I was able to work-around the lockscreen without entering a password just by pressing ctrl+alt+d (Show desktop) -> right-click on prey window in the windows list -> uncheck "always on top"
A solution might be adding these lines:
self.window.set_skip_taskbar_hint(True)
self.window.set_skip_taskbar_hint(True)
to the prey-lock python script but it's not a real solution since I was still able to minimize the window with a few tries.
Hope it helped!

I am running the prey 0.4.3-ubuntu2 package under Ubuntu Lucid Lynx i386. When marked as "missing" my PC produces a report that shows up on the Prey web site. However the following error appears in the WiFi Info section of the report:
/usr/share/prey/platform/linux/functions: line 29: iwconfig: command not found

I edited line 29 of /usr/share/prey/platform/linux/functions and added the full path to iwconfig to resolve the problem. Other instances of iwconfig in the functions script already specify the full path to the executable.

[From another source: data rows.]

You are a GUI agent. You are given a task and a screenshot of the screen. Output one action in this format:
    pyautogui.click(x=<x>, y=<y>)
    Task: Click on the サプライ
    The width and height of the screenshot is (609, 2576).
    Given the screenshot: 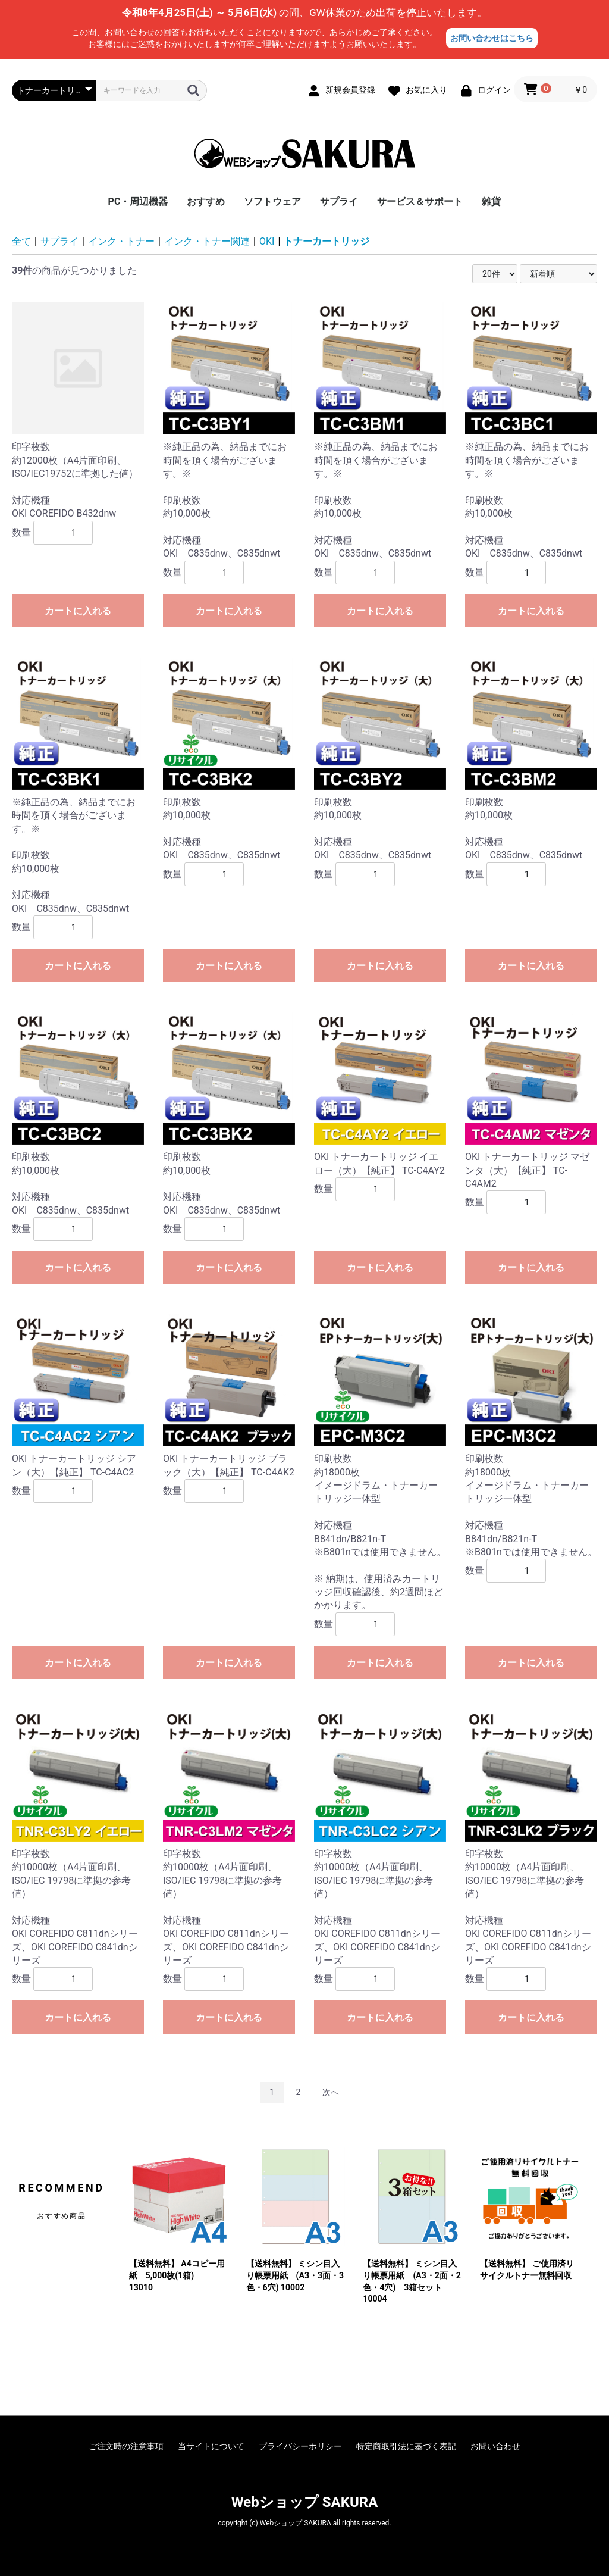 What is the action you would take?
    pyautogui.click(x=339, y=201)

in platform/base, the check_net_status uses pings for checking if the network is on. However, sometimes pings are blocked by the network.
The script could try to create a tcp connection instead or in addition to ICMP packets, since the final transmission of the data to the prey server is done using tcp. In linux, this is easily done by the GET program. Just change the line with ping ... withGET $net_check_target &>/dev/null &&echo 1|| echo 0`.
"GET" works in linux (it's in the default installation of ubuntu and debian, I don't know about other distributions). I don't know about a default installed program in windows that does the same thing.
Keep up the good work,
Luca Invernizzi

During the auto-connect process, prey is not able to enable airport if it is disabled, which makes it impossible to pull or push any information.

It looks like the function to enable airport in try_to_connect() is

$ networksetup -setairportpower on

This command networksetup returns "The amount of parameters was not correct" as it expects the device name (on my mac, airport is en1) as one of the parameters in order to work successfully.

This line needs to read like:

$ networksetup -setairportpower en1 on

(Although I'm not sure airport is always en1 on all macs)

Hi there. I was having problems with a very dark (as in, black) picture in Linux. After a bit of reading about the 'streamer' command, I made a few changes to the /usr/share/prey/modules/webcam/platform/linux/functions file (this is from the 0.4.3 source):

line 8: tmp_picture="$tmpdir/picture0.jpeg"
line 17: $streamer -o "$tmp_picture" -r 0.5 -t 0:00:10 &> /dev/null
added at line 20: tmp_picture="$tmpdir/picture4.jpeg"

This allows the webcam to 'warm up' by taking a ten-second stream, saving a frame every two seconds, and only using the last frame. Honestly, it probably could have been five to seconds of streaming, but this will give a safe margin against really sluggish webcams.

The auto update feature still does not work.
I was running 0.4.3 and 0.4.4 version was out, but it did not update it.
I had to manually update it (download the latest version and run it)
Please look into this
Thanks
Windows 7 home premium 64-bit architecture (if that helps)

The glade script provided for the linux configuration provides for a very ugly control panel in some installations. For me on one of my computers the font used to describe settings is huge and over/underlaps the setting names and is not completely readable. The problem is that some font specs that are specified, while they aren't for the majority of items. Deleting all of the font size specs or setting them all so that they are all internally consistent on all installations fixes the ugliness

I was with Prey 0.4.1 and it did not automatically update. I did not even know there was 0.4.3 until I saw 0.4.3 was available to download. In addition, the change log was not updated.